MORTALIUM ANIMOS
TO OUR VENERABLE BRETHREN, PATRIARCHS,
PRIMATES, ARCHBISHOPS, BISHOPS, AND OTHER LOCAL ORDINARIES ENJOYING PEACE AND COMMUNION
WITH THE HOLY SEE
VENERABLE BRETHREN, GREETINGS AND
APOSTOLIC BENEDICTION!
1. Never
perhaps in the past have the minds of men been so engrossed as they are today with the
desire to strengthen and extend for the common good of mankind that tie of brotherhood
which binds us all so closely together.

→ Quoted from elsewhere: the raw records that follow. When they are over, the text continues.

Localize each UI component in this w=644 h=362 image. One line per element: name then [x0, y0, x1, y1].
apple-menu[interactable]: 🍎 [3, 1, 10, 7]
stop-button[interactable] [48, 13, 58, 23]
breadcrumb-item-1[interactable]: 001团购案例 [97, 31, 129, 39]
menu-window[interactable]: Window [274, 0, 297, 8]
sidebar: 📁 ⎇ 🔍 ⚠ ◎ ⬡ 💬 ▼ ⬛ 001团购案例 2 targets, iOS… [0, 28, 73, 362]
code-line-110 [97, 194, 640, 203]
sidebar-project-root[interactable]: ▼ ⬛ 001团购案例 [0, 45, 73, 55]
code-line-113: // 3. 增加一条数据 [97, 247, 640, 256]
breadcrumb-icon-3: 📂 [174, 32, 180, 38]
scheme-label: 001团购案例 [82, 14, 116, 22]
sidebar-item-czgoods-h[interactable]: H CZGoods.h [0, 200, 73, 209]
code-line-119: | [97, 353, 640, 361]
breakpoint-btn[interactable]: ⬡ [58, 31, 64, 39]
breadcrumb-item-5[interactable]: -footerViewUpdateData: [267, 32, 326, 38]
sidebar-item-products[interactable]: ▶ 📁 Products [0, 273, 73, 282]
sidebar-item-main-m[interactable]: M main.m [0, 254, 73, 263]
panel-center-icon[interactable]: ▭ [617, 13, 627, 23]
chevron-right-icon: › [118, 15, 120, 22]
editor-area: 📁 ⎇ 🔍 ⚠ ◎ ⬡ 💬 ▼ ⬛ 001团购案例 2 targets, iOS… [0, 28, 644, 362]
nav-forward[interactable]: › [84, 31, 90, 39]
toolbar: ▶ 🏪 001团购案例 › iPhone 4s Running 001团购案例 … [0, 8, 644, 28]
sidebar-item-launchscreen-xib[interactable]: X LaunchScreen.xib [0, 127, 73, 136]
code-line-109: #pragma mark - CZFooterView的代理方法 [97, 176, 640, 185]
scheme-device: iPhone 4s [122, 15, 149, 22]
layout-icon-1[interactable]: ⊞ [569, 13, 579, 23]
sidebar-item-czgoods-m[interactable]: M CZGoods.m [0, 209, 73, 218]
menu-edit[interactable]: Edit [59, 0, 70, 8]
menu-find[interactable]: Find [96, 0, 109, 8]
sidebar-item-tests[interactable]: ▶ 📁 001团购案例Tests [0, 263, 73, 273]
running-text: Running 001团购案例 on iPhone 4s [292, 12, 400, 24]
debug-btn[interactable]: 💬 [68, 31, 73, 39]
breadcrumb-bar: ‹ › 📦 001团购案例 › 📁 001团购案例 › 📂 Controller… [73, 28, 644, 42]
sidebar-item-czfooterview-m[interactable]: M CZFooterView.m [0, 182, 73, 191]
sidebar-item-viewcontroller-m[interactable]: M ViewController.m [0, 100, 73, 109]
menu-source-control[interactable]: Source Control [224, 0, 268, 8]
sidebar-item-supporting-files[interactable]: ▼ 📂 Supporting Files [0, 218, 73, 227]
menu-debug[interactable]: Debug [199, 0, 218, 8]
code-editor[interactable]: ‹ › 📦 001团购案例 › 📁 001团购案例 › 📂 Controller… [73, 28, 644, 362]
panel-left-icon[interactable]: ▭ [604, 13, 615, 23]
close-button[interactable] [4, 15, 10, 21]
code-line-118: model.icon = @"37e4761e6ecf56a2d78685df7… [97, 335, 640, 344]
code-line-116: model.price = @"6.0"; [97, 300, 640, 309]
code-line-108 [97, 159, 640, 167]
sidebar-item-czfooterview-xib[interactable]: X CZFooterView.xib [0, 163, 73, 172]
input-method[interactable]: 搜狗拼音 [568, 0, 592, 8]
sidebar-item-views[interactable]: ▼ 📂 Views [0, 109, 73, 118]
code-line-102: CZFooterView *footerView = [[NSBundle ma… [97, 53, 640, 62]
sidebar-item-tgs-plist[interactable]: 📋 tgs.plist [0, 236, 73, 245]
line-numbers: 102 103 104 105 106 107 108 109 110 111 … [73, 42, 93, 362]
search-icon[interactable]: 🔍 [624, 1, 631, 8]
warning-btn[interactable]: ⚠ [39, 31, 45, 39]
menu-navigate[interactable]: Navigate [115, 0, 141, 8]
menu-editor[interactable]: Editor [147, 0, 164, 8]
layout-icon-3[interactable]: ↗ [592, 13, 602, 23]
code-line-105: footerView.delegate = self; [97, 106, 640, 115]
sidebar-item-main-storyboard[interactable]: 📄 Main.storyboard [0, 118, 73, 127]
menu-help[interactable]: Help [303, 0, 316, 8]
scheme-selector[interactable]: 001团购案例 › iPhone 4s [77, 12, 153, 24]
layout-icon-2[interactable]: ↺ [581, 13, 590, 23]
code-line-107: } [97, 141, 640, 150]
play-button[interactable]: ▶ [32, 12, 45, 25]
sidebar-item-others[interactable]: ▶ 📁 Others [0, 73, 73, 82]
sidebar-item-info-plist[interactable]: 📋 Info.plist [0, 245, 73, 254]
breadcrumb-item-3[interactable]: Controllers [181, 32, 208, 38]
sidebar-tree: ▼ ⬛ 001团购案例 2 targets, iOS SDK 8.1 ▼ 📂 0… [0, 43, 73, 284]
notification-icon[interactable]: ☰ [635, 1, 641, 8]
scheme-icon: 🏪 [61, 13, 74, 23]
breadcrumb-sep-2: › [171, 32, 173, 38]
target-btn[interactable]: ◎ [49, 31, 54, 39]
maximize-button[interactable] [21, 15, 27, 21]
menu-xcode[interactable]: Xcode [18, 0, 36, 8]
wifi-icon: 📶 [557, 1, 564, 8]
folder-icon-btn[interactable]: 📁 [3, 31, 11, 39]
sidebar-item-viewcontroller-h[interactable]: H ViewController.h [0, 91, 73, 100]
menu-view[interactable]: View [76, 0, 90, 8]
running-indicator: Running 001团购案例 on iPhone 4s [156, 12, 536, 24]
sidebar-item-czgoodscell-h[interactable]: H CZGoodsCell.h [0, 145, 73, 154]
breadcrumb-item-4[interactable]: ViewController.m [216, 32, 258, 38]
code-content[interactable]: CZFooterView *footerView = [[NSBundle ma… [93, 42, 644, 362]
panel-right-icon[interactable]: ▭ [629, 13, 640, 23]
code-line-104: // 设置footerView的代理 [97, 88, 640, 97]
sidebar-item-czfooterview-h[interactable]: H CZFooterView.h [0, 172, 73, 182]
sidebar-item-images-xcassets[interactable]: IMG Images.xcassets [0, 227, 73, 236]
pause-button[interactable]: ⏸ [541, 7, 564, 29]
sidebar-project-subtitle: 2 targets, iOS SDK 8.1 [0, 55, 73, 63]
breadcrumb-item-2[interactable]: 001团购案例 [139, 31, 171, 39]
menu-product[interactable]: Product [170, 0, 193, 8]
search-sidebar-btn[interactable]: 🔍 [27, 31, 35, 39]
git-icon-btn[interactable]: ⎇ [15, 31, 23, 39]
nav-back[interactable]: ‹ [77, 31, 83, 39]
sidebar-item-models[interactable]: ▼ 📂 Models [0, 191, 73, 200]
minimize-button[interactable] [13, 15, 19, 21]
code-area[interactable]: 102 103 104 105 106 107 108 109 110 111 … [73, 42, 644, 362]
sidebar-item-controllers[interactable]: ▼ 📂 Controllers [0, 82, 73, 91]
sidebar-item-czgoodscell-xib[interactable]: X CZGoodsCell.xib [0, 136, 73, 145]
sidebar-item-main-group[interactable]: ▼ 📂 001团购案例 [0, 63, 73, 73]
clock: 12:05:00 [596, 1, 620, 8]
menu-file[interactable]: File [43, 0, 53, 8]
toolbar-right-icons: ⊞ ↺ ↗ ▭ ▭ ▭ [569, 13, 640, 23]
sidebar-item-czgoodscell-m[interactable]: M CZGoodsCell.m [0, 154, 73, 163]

The
world does not yet fully enjoy the fruits of peace; on the contrary, dissensions old and
new in various lands still issue in rebellions and conflict. Such disputes, affecting the tranquil prosperity
of nations, can never be settled without the combined and active good will of those who
are responsible for their government, and hence it is easy to understandespecially
now that the unity of mankind is no longer called into questionthe widespread desire
that all nations, in view of this universal kinship, should daily find closer union with
one another.
2. It
is with a similar motive that efforts are being made by some in connection with the New
Law promulgated by Christ our Lord. Assured
that there exist few men who are entirely devoid of the religious sense, they seem to
ground on this belief a hope that all nations, while differing indeed in religious
matters, may yet without great difficulty be brought to fraternal agreement on certain
points of doctrine which will form a common basis of the spiritual life. With this object congresses, meetings, and
addresses are arranged, attended by a large concourse of hearers, where all without
distinction, unbelievers of every kind as well as Christians, even those who unhappily
have rejected Christ and denied His Divine Nature or mission, are invited to join in the
discussion. Now, such efforts can meet with
no kind of approval among Catholics. They
presuppose the erroneous view that all religions are more or less good and praiseworthy,
inasmuch as all give expression, under various forms, to that innate sense which leads men
to God and to the obedient acknowledgment of His rule.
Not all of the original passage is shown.